§ Given records:

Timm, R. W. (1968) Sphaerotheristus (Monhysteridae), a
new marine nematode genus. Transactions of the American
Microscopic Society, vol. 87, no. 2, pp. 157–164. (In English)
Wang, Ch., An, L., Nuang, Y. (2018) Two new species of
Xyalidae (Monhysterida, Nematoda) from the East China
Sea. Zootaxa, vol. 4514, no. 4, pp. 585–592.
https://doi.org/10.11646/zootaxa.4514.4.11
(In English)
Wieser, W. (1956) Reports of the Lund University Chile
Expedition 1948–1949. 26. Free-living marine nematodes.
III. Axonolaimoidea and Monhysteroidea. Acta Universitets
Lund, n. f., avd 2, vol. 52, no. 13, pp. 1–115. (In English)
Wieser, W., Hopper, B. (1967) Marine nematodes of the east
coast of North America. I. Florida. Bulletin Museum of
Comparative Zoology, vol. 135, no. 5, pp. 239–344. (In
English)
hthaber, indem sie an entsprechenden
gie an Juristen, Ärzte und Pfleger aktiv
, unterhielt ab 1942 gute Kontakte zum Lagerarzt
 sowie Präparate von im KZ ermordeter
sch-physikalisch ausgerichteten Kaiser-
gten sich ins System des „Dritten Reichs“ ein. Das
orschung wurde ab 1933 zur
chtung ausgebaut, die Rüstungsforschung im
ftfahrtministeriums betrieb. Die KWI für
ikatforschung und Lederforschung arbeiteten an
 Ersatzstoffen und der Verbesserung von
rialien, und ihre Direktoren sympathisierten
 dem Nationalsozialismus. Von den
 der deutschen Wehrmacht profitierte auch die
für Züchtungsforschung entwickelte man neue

---

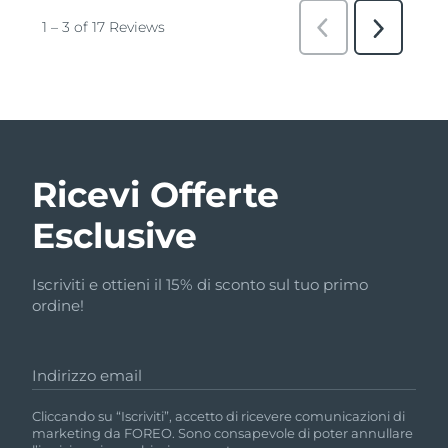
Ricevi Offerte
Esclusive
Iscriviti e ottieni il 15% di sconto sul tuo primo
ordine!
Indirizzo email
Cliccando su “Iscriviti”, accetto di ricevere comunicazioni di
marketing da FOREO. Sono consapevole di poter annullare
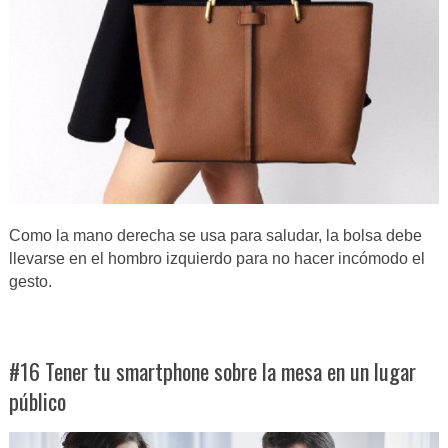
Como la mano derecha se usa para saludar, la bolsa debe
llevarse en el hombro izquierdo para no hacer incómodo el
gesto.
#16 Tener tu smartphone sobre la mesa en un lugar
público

§ What this task involves: Every line above that holds the string "Lund" should be copied into the answer.

§ Exercise output:
Wieser, W. (1956) Reports of the Lund University Chile
Lund, n. f., avd 2, vol. 52, no. 13, pp. 1–115. (In English)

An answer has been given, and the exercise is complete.